• [TASK DETAILS]: Write out exactly the lines that run from the one containing "Abensberg, auf. Perspektivisch" to the end of the entries below, with both end lines included.

• [Extracted page text data]:
====

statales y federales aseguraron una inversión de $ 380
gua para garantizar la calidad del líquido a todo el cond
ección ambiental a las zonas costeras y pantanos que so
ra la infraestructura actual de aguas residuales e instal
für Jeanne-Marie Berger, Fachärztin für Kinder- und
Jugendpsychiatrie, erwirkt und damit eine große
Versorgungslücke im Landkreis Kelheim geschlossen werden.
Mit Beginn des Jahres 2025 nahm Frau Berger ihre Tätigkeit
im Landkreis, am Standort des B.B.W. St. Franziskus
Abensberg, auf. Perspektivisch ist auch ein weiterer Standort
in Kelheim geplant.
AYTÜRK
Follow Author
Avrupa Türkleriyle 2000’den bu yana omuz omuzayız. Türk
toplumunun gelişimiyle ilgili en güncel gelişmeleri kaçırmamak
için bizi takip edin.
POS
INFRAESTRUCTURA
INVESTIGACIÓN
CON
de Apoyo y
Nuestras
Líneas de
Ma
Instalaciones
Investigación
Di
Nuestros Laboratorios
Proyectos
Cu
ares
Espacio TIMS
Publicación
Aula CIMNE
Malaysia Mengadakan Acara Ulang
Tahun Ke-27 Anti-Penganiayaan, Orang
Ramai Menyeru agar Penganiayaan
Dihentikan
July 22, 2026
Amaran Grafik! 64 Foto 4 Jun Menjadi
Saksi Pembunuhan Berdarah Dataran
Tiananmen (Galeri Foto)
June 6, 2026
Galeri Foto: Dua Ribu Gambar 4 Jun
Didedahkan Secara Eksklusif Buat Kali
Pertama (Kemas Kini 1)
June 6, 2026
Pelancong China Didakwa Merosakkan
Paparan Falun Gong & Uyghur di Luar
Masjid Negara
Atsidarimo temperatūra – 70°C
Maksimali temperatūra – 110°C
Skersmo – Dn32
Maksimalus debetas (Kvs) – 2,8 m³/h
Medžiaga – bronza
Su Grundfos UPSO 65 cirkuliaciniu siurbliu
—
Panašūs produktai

====

• [YOUR RESPONSE]:
Abensberg, auf. Perspektivisch ist auch ein weiterer Standort
in Kelheim geplant.
AYTÜRK
Follow Author
Avrupa Türkleriyle 2000’den bu yana omuz omuzayız. Türk
toplumunun gelişimiyle ilgili en güncel gelişmeleri kaçırmamak
için bizi takip edin.
POS
INFRAESTRUCTURA
INVESTIGACIÓN
CON
de Apoyo y
Nuestras
Líneas de
Ma
Instalaciones
Investigación
Di
Nuestros Laboratorios
Proyectos
Cu
ares
Espacio TIMS
Publicación
Aula CIMNE
Malaysia Mengadakan Acara Ulang
Tahun Ke-27 Anti-Penganiayaan, Orang
Ramai Menyeru agar Penganiayaan
Dihentikan
July 22, 2026
Amaran Grafik! 64 Foto 4 Jun Menjadi
Saksi Pembunuhan Berdarah Dataran
Tiananmen (Galeri Foto)
June 6, 2026
Galeri Foto: Dua Ribu Gambar 4 Jun
Didedahkan Secara Eksklusif Buat Kali
Pertama (Kemas Kini 1)
June 6, 2026
Pelancong China Didakwa Merosakkan
Paparan Falun Gong & Uyghur di Luar
Masjid Negara
Atsidarimo temperatūra – 70°C
Maksimali temperatūra – 110°C
Skersmo – Dn32
Maksimalus debetas (Kvs) – 2,8 m³/h
Medžiaga – bronza
Su Grundfos UPSO 65 cirkuliaciniu siurbliu
—
Panašūs produktai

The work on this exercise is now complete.